Su emprendimiento, al año de entrar en el incierto camino del éxito, fue incluido en la selecta lista de las “30 promesas de Centroamérica que buscan transformar al istmo”, publicada por la revista Forbes México y que destacó los elementos innovadores de los emprendimientos. La facturación anual de Bosche alcanzaba entonces los US$30,000.  Además de los quioscos donde los nicas se practican chequeos preventivos de salud, ahora el emprendedor se prepara para expandirse a toda la región con la apuesta por un servicio inusual en estas tierras: La telemedicina. El sector privado promueve entre los jóvenes una cultura emprendedora.

Pero, ¿cuál ha sido la clave del éxito? La innovación. Sin embargo en esa materia Nicaragua está rezagada. Por ejemplo, en el Índice de Emprendimiento Global 2017 (GEI), del Instituto Global de Emprendimientos y Desarrollo (GEDI, sigla en inglés) el país ocupó la posición 129 de 137 países evaluados, bajando 10 puestos en comparación a 2016. 
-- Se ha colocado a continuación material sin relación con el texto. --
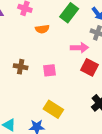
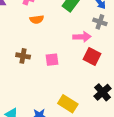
orange semicircle: (42, 29) -> (37, 19), moved
yellow rectangle: (53, 109) -> (68, 104), moved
Los aspectos que consideró el organismo son capital humano, innovación de producto, internacionalización, capital de riesgo, apoyo cultural, habilidades de inicio, redes de negocios, innovación de procesos y competencia; y en ellos el país solo creció 0.7 puntos, al pasar de 55.3% en 2016, a 56% para 2017. Aun así el documento destaca que la mayor fortaleza en Nicaragua es la innovación de productos, pero necesita más absorción de tecnología.

Propuesta de valor

El presidente del Consejo Superior de la Empresa Privada (Cosep), José Adán Aguerri, considera que el emprendimiento no es un tema sencillo, pero es necesario en vista de que las grandes compañías no pueden emplear a los miles de jóvenes que egresan de las universidades del país. “Son necesarios jóvenes con pensamiento crítico, creatividad e innovación. Los trabajos que hoy conocemos, dentro de cinco años van a ser muy diferentes”, reflexiona.

Sin embargo, el dirigente empresarial reconoce que en innovación Nicaragua se encuentra rezagada. “Al fondo del barril”, grafica. Y en esa realidad cree que hay fallas tanto del sector público como privado, pues existe muy poca inversión en desarrollo de investigación. “Lo que nosotros hacemos es copiar, no apostamos a crear lo propio, es un tema que requiere recursos, vos podés decir: vamos a montar una política de innovación, pero si no va acompañada de recursos se va a quedar en papel”, expone.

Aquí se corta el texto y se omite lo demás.